Ambrose Burnside, the Union general, was a major player on the Civil War stage from the first clash at Bull Run until the final summer of the war. He led a corps or army during most of this time and played important roles in various theaters of the war. But until now, he has been remembered mostly for his distinctive side-whiskers that gave us the term "sideburns" and as an incompetent leader who threw away thousands of lives in the bloody battle of Fredericksburg.
In a biography focusing on the Civil War years, William Marvel reveals a more capable Burnside who managed to acquit himself creditably as a man and a soldier. Along the Carolina coast in 1862, Burnside won victories that catapulted him to fame. In that same year, he commanded a corps at Antietam and the Army of the Potomac at Fredericksburg. In East Tennessee in the summer and fall of 1863, he captured Knoxville, thereby fulfilling one of Lincoln's fondest dreams. Back in Virginia during the spring and summer of 1864, he once again led a corps at the battles of the Wilderness, Spotsylvania, Cold Harbor, and Petersburg. But after the fiasco of the Crater he was denied another assignment, and he resigned from the army the day that Lincoln was assassinated.

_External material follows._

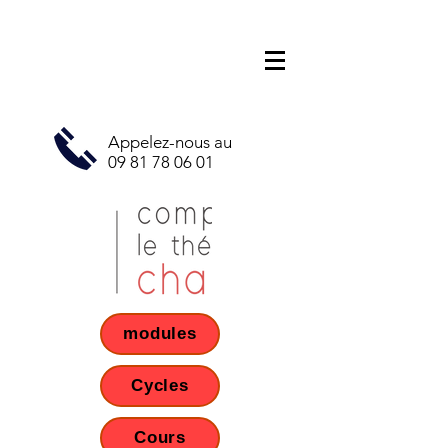
Appelez-nous au
09 81 78 06 01
modules
Cycles
Cours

Marvel challenges the traditional evaluation of Burnside as a nice man who failed badly as a general. Marvel's extensive research indicates that Burnside was often the scapegoat of his superiors and his junior officers and that William B. Franklin deserves a large share of the blame for the Federal defeat at Fredericksburg. He suggests that Burnside's Tennessee campaign of 1863 contained much praiseworthy effort and shows during the Overland campaign from the Wilderness to Petersburg, and at the battle of the Crater, Burnside consistently suffered slights from junior officers who were confident that they could get away with almost any slur against "Old Burn." Although Burnside's performance included an occasional lapse, Marvel argues that he deserved far better treatment than he has received from his peers and subsequently from historians.